# [WHAT IS BEING ASKED]
Look over the entries and say how many lines include the word "Brilliant". Only the number, please.

# [Data extracted from a collection]
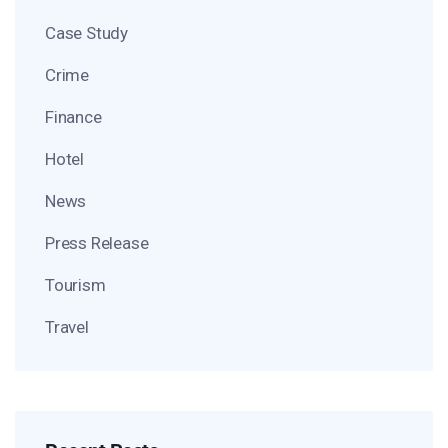
Case Study
Crime
Finance
Hotel
News
Press Release
Tourism
Travel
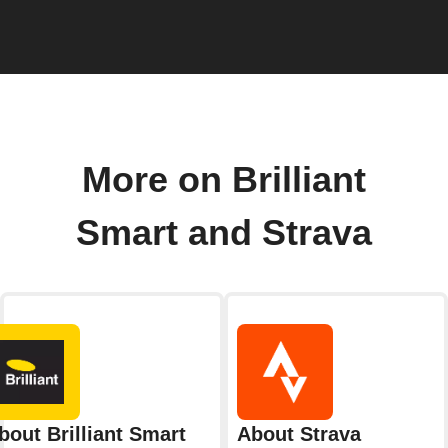
More on Brilliant
Smart and Strava
bout Brilliant Smart
About Strava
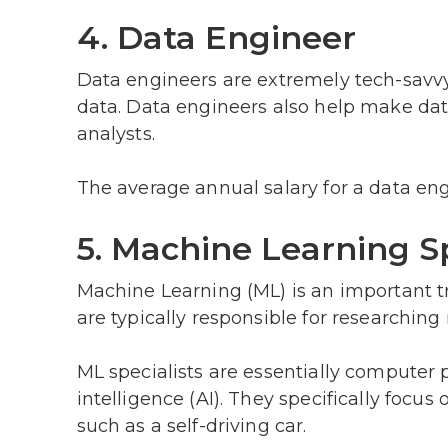
4. Data Engineer
Data engineers are extremely tech-savvy
data. Data engineers also help make data
analysts.
The average annual salary for a data eng
5. Machine Learning Sp
Machine Learning (ML) is an important tr
are typically responsible for researchi
ML specialists are essentially computer 
intelligence (AI). They specifically foc
such as a self-driving car.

# [EXERCISE ANSWER]
2